Perhaps you live alone and I am shy and solitary. Perhaps you explore and envelop me and it is actually enjoyable. Perhaps, former neighbor, my eyesight is not what it used to be and this dissection has only revealed such abnormalities as a clouding of the cornea and pallor of the skin. Perhaps this is my pronouncement of death, my body entering yours, my arms turning soft then dropping. Perhaps this is you, the dead octopus trying to run away, meeting the outer limits of a distant potential. Perhaps this is my skin, my reaction to the mirror, my slow, whimpering motion across the sand, like a windshield wiper, trying to wipe off the reflection of a strange monster. Perhaps I am distressed, reflected, and refuse to come out of the cage. Perhaps, it is by looking, the octopus understands. Perhaps it is time to hatch, my choice, the survival and suffering of an unexpected shipwreck. Perhaps, in the end, it does not matter who is the monster, a daughter or an octopus, and there is only the sand, the daughter slipping through an infinite series of invisible cracks, the body of the octopus, horizontal and flat, and the sand again, always and again the sand, wavering, latching onto the undersides of your legs, and then, never letting go.

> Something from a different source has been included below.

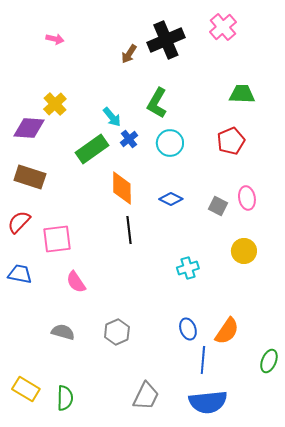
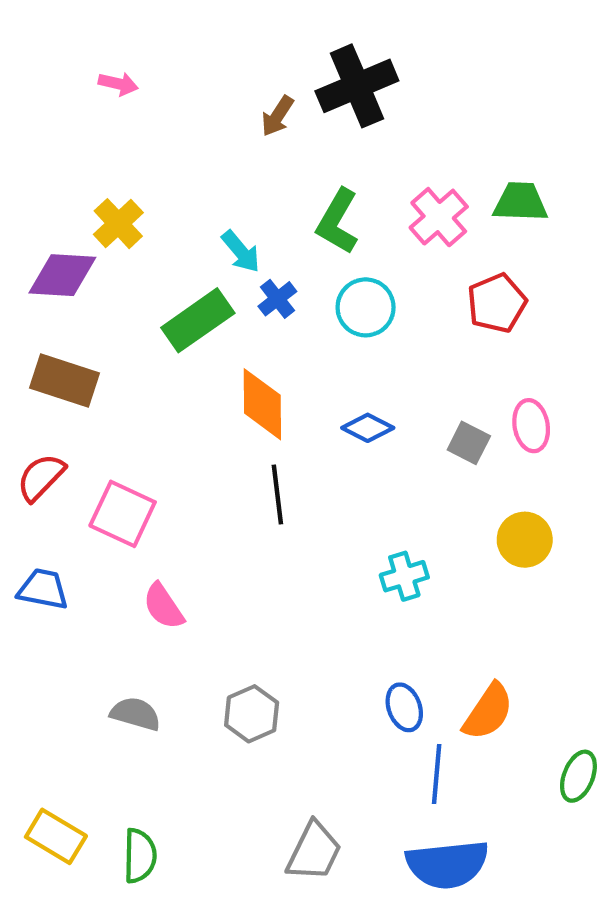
pink cross: (223, 27) -> (439, 217), moved
pink square: (57, 239) -> (123, 514), turned 32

All hail Mary in the muckity muck, my primordial being continues to chuck. An inclination of growth, but who’s to say I’m still here in the flesh, and the blood of a birth, which after all is a only a death. Who’s to say I am what I say I am, having forgotten the reaction of sand, a stagnating memory, temporarily asphyxiated in the heat. Who’s to say that I’m anything you say I am, it’s crowded, we all wear masks, we’ve all read the account of the creation. Who’s to say I’m not God and I just don’t remember it?